Five 'll get you ten that they do indeed look just like the ones on your keyboard, but we don't _know_ that. IIRC, the term Arabic is used, which would be a giveaway in itself, but maybe they actually are. [FYI, the numerals in Arabic are actually rather difficult for your average westerner to read]
Tararoys wrote:OrlandoNative wrote:
More insidiously is the dissemination of Arabic numerals and higher order math. At first it'll look like it supports the Writ because Langhorne said 'X does Y' and the math supports it. But sooner or later someone will take a serious look at orbital mechanics and realize the Ptolemaic universe Langhorne insisted on using doesn't hold up.
That's the big one, I think.
Merlin has commented on a number of times that one of the reasons the Writ is so effective is because it works. It holds up under what 'test conditions' exist, and when those conditions fail they fail exactly how the Writ says they fail (I recall one character thinking about sailors unable to keep the dietary laws and suffering scurvy, for example).

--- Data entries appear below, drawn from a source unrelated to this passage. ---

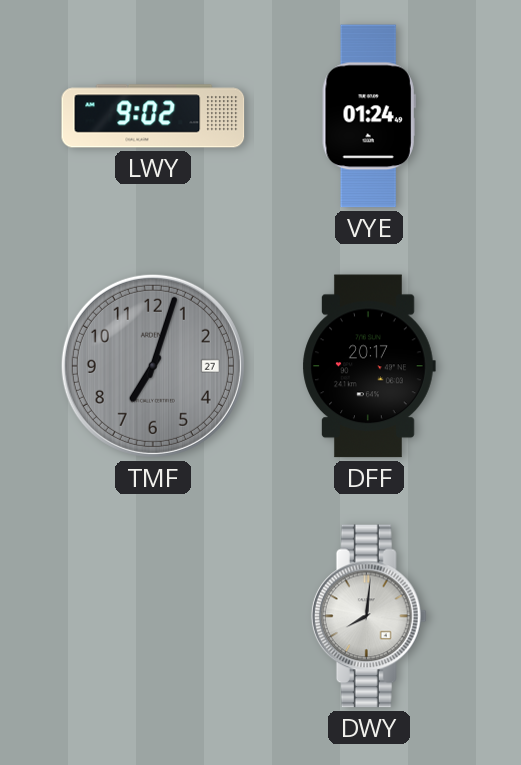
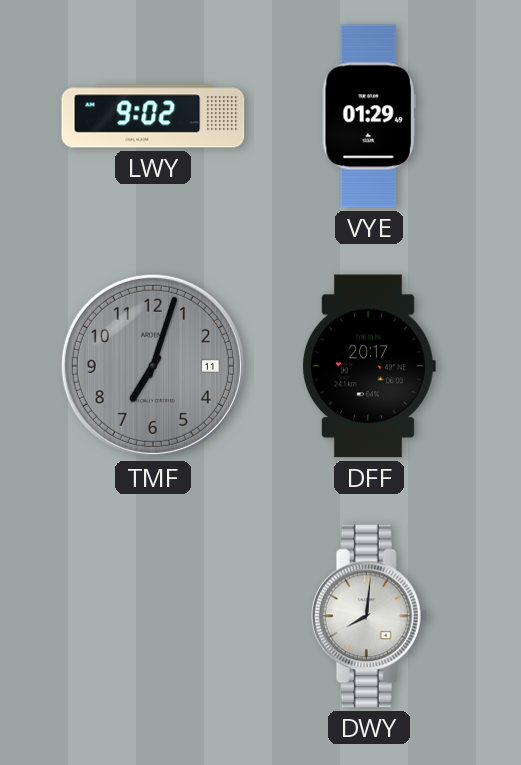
VYE: 01:24 -> 01:29
TMF date: 27 -> 11
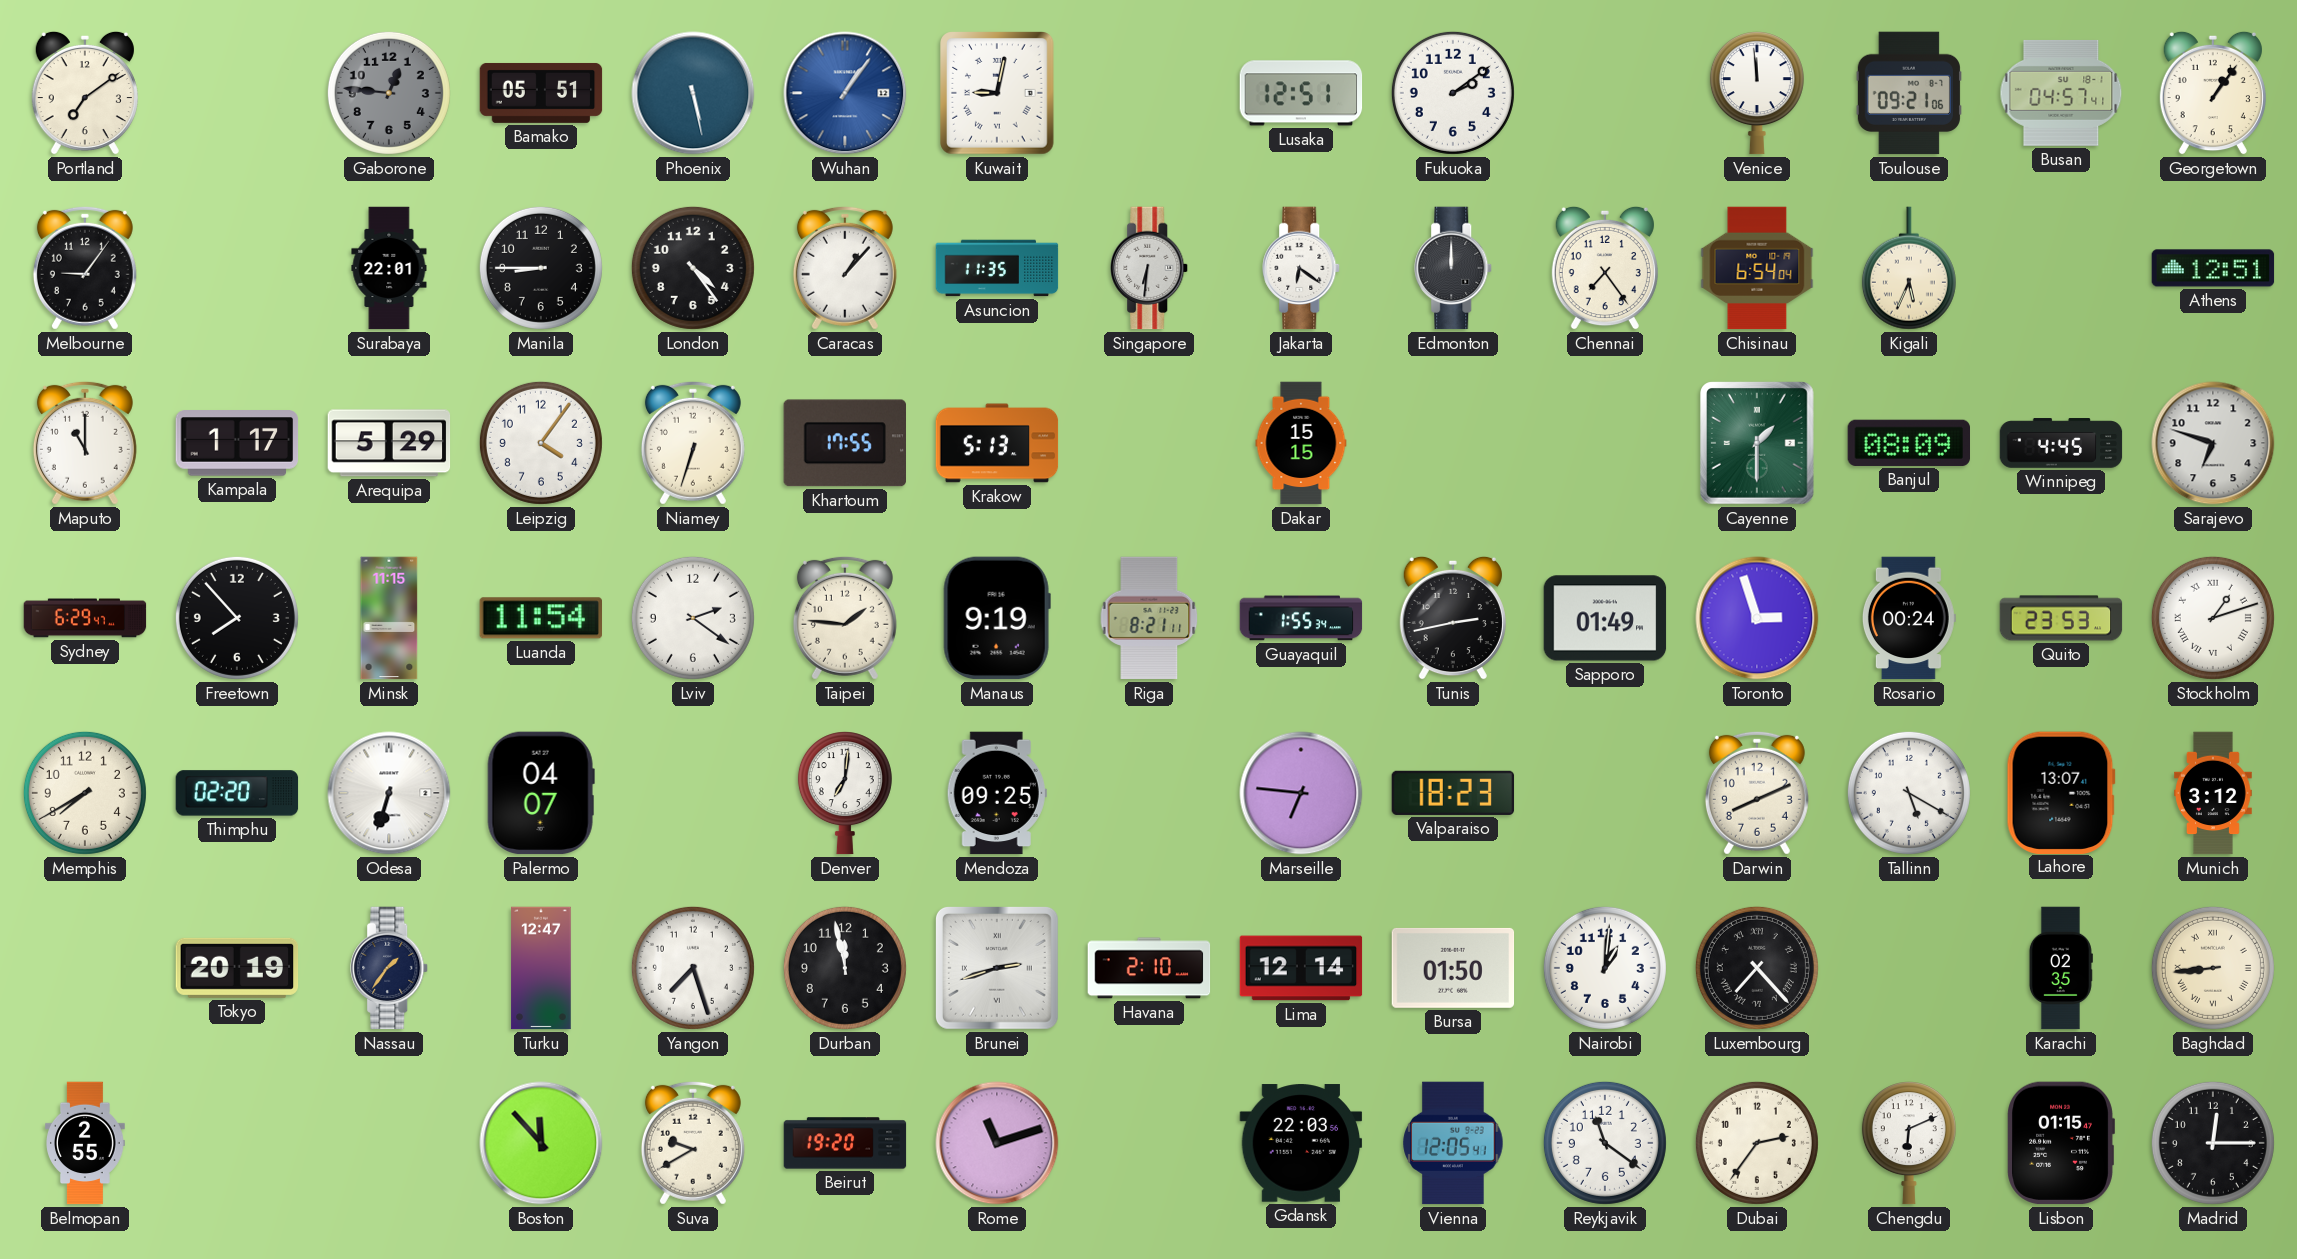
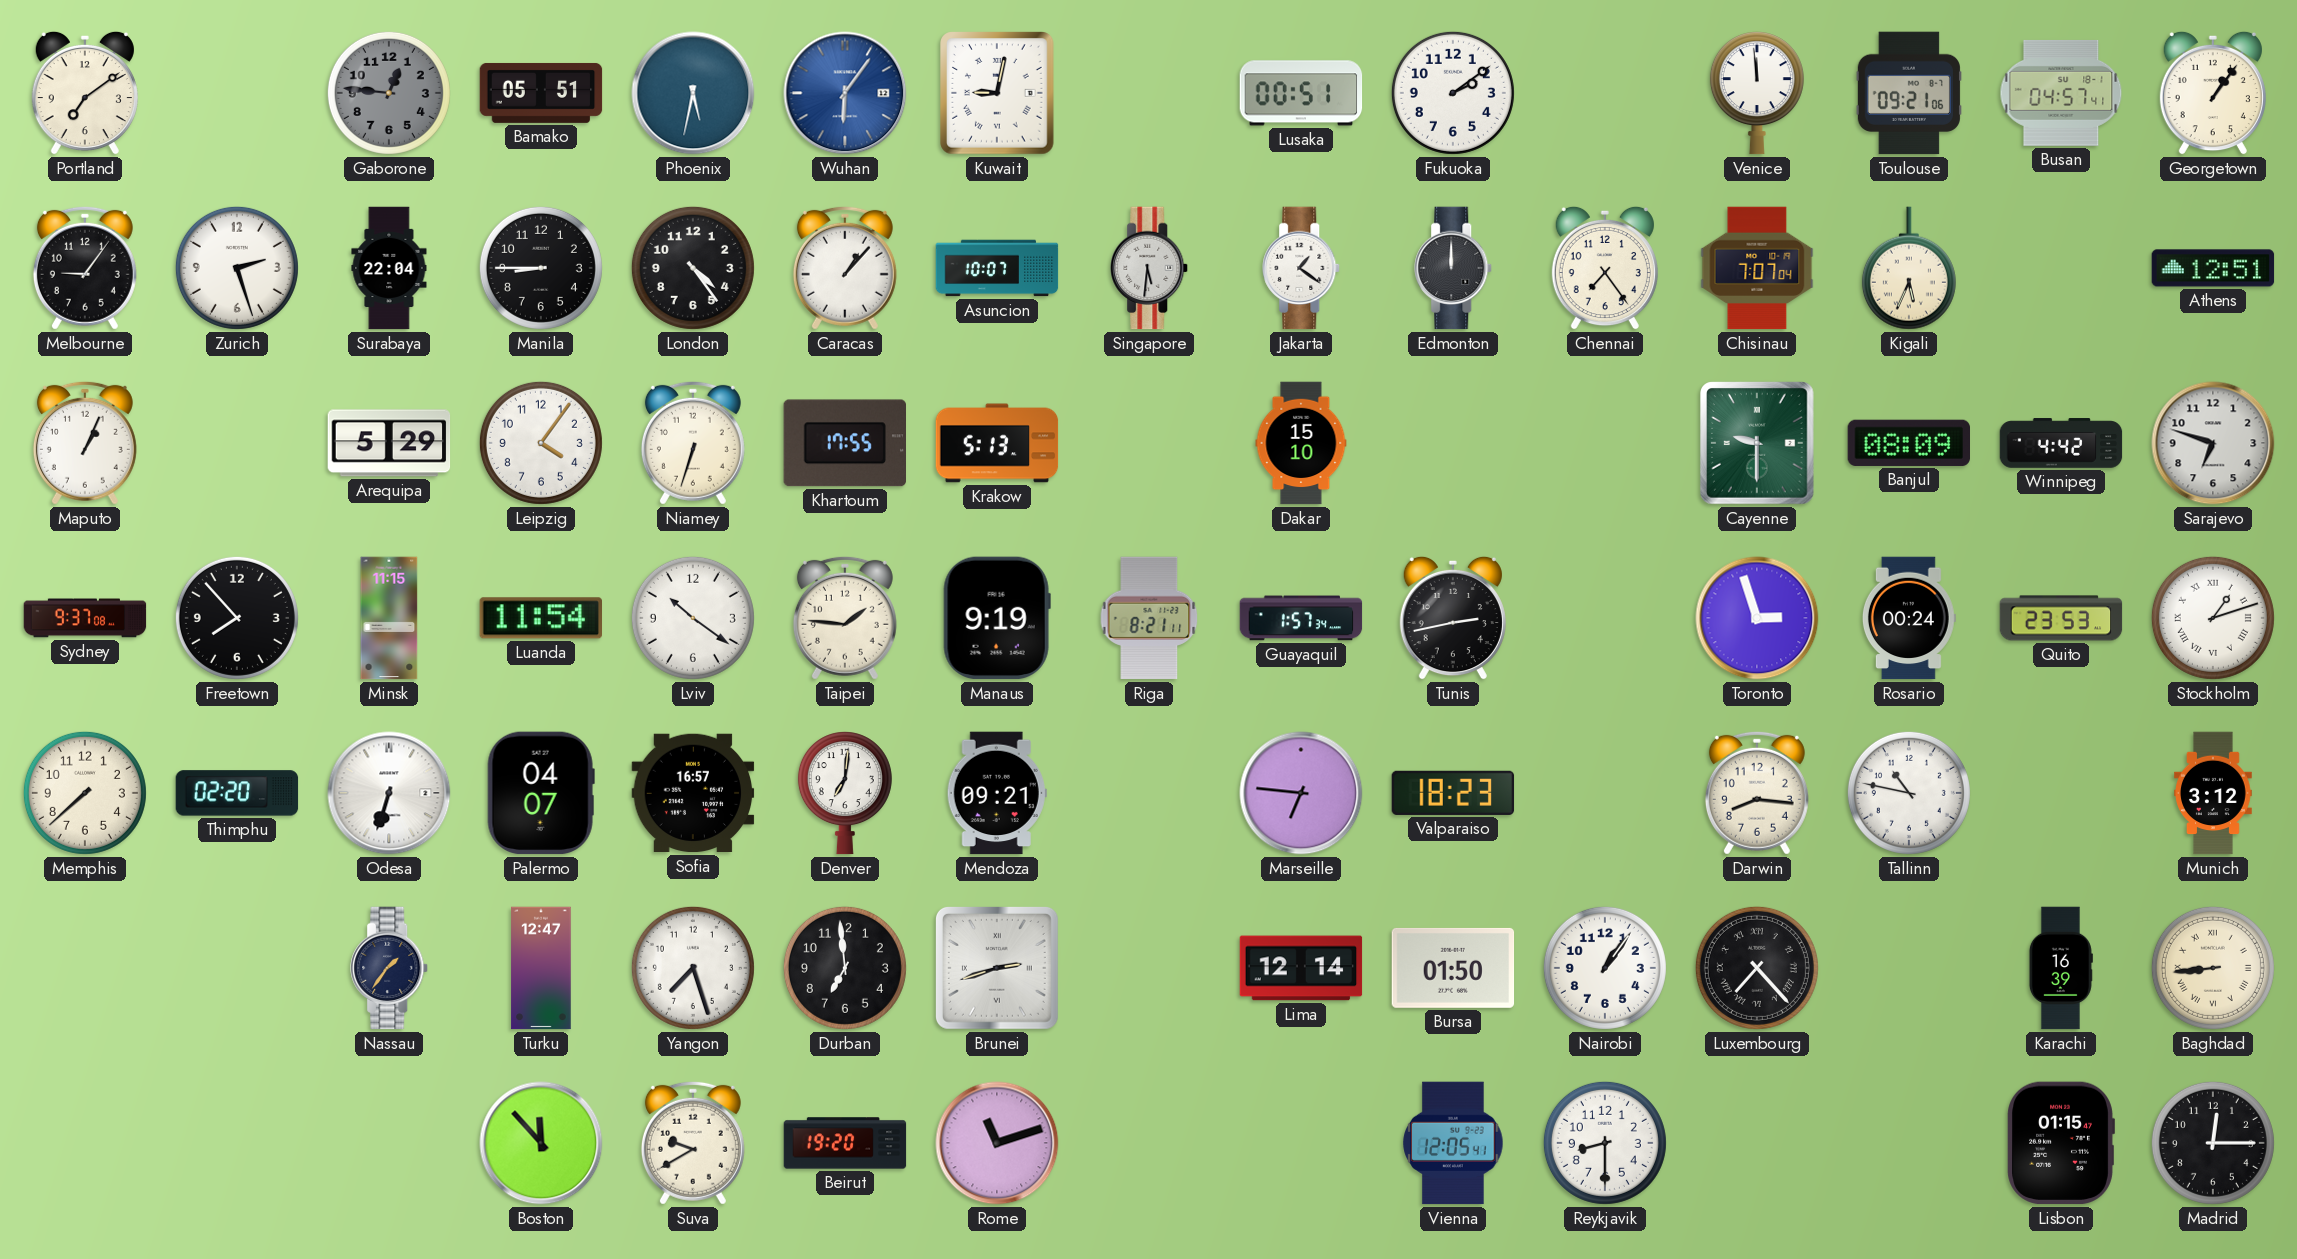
Phoenix: 5:28 -> 5:32
Wuhan: 1:06 -> 6:06
Lusaka: 12:51 -> 00:51
Zurich: none -> 2:27
Surabaya: 22:01 -> 22:04
Asuncion: 11:35 -> 10:07
Singapore: 6:31 -> 5:31
Jakarta: 6:21 -> 1:21
Chisinau: 6:54 -> 7:07
Maputo: 11:00 -> 1:04
Kampala: 1:17 -> none
Dakar: 15:15 -> 15:10
Cayenne: 1:30 -> 9:30
Winnipeg: 4:45 -> 4:42
Sydney: 6:29 -> 9:37
Lviv: 2:21 -> 10:21
Guayaquil: 1:55 -> 1:57
Sapporo: 01:49 -> none
Memphis: 7:40 -> 7:38
Sofia: none -> 16:57
Mendoza: 09:25 -> 09:21
Darwin: 8:11 -> 8:16
Tallinn: 5:20 -> 10:47
Lahore: 13:07 -> none
Tokyo: 20:19 -> none
Durban: 11:58 -> 6:59
Havana: 2:10 -> none
Nairobi: 1:01 -> 1:06
Karachi: 02:35 -> 16:39
Belmopan: 2:55 -> none
Gdansk: 22:03 -> none
Reykjavik: 11:21 -> 8:30
Dubai: 2:36 -> none
Chengdu: 6:11 -> none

But Ptolemy... With enough observational data and the right mathematical tools, Ptolemy goes 'nope!' and then you have a situation where the math everywhere else supports CoGA is also telling you that something is Not Quite Right.
I always thought the arabic numerals were a big mistake on Merlin's part. The only way you could have exactly the same arabic numerals as you did on Old Earth would be for someone with a memory of old earth to tell the safeholdians. There is no way archangelic visitors with knowledge of earth's history are going to believe that Rajer Mahklyn (sp) came up with them all on his own. That's a flair-lit tip off for 'Fallen Influence Here!' And a very little investigation would show the oh-so-coincidental arrival of Sejin Merlin to Charis at exactly the same time the numerals were 'invented.' Even local safeholdians are suspicious of the coincidence- somewhere in the books there's someone wondering if all the 'fathers of innovation' are really responsible for their own inventions.
The new sale plans, the trunnions, and the gunpowder could be local inventions, but not *exactly the same numeral system Old Earth used to have.*
So I wonder if that is going to be a plot point at some point.